INFORMATION
++++++++++

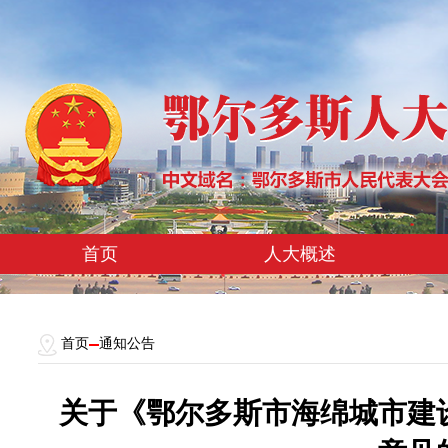
首页
人大概述
首页
通知公告
关于《鄂尔多斯市海绵城市建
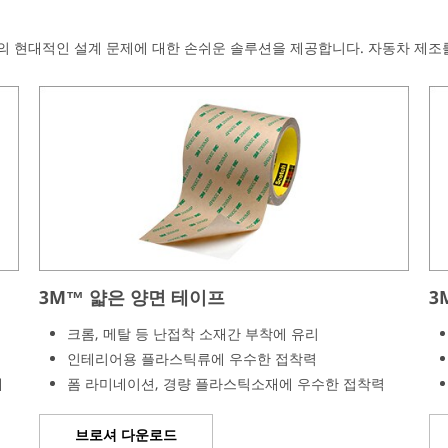
의 현대적인 설계 문제에 대한 손쉬운 솔루션을 제공합니다. 자동차 제조를
3M™ 얇은 양면 테이프
3
크롬, 메탈 등 난접착 소재간 부착에 유리
인테리어용 플라스틱류에 우수한 접착력
에
폼 라미네이션, 경량 플라스틱소재에 우수한 접착력
브로셔 다운로드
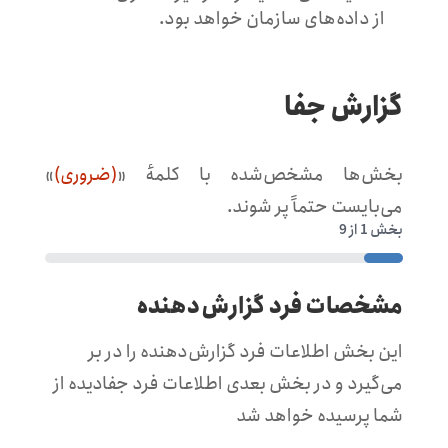
از داده‌های سازمان خواهد بود.
گزارش جفا
بخش‌ها مشخص‌شده با کلمهٔ «
(ضروری)
»
می‌بایست حتماً پر شوند.
بخش
1
از
9
11%
مشخصات فرد گزارش‌دهنده
این بخش اطلاعات فرد گزارش‌دهنده را در بر
می‌گیرد و در بخش بعدی اطلاعات فرد جفادیده از
شما پرسیده خواهد شد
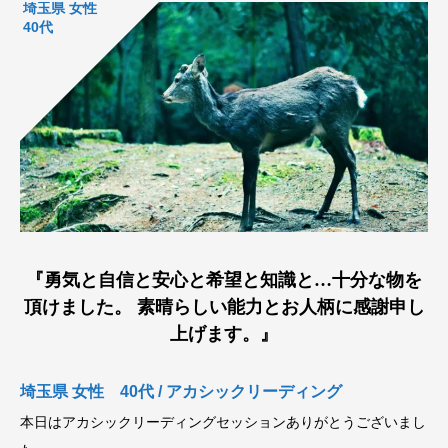
埼玉県 女性
40代
『勇気と自信と安心と希望と知識と…十分な物を
頂けました。 素晴らしい能力とお人柄に感謝申し
上げます。』
埼玉県 女性 40代 / アカシックリーディング
本日はアカシックリーディングセッションありがとうございまし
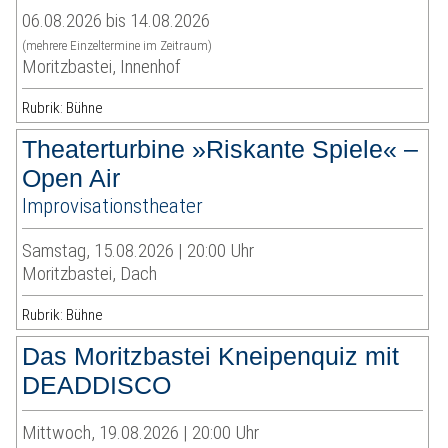
06.08.2026 bis 14.08.2026
(mehrere Einzeltermine im Zeitraum)
Moritzbastei, Innenhof
Rubrik: Bühne
Theaterturbine »Riskante Spiele« –
Open Air
Improvisationstheater
Samstag, 15.08.2026 | 20:00 Uhr
Moritzbastei, Dach
Rubrik: Bühne
Das Moritzbastei Kneipenquiz mit
DEADDISCO
Mittwoch, 19.08.2026 | 20:00 Uhr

++++++++++

WORK INSTRUCTION
The whole listing should be reproduced exactly. Images don't go in.

OUTPUT FOR THIS EXERCISE
首页
人大概述
首页
通知公告
关于《鄂尔多斯市海绵城市建
의 현대적인 설계 문제에 대한 손쉬운 솔루션을 제공합니다. 자동차 제조를
3M™ 얇은 양면 테이프
3
크롬, 메탈 등 난접착 소재간 부착에 유리
인테리어용 플라스틱류에 우수한 접착력
에
폼 라미네이션, 경량 플라스틱소재에 우수한 접착력
브로셔 다운로드
از داده‌های سازمان خواهد بود.
گزارش جفا
بخش‌ها مشخص‌شده با کلمهٔ «
(ضروری)
»
می‌بایست حتماً پر شوند.
بخش
1
از
9
11%
مشخصات فرد گزارش‌دهنده
این بخش اطلاعات فرد گزارش‌دهنده را در بر
می‌گیرد و در بخش بعدی اطلاعات فرد جفادیده از
شما پرسیده خواهد شد
埼玉県 女性
40代
『勇気と自信と安心と希望と知識と…十分な物を
頂けました。 素晴らしい能力とお人柄に感謝申し
上げます。』
埼玉県 女性 40代 / アカシックリーディング
本日はアカシックリーディングセッションありがとうございまし
06.08.2026 bis 14.08.2026
(mehrere Einzeltermine im Zeitraum)
Moritzbastei, Innenhof
Rubrik: Bühne
Theaterturbine »Riskante Spiele« –
Open Air
Improvisationstheater
Samstag, 15.08.2026 | 20:00 Uhr
Moritzbastei, Dach
Rubrik: Bühne
Das Moritzbastei Kneipenquiz mit
DEADDISCO
Mittwoch, 19.08.2026 | 20:00 Uhr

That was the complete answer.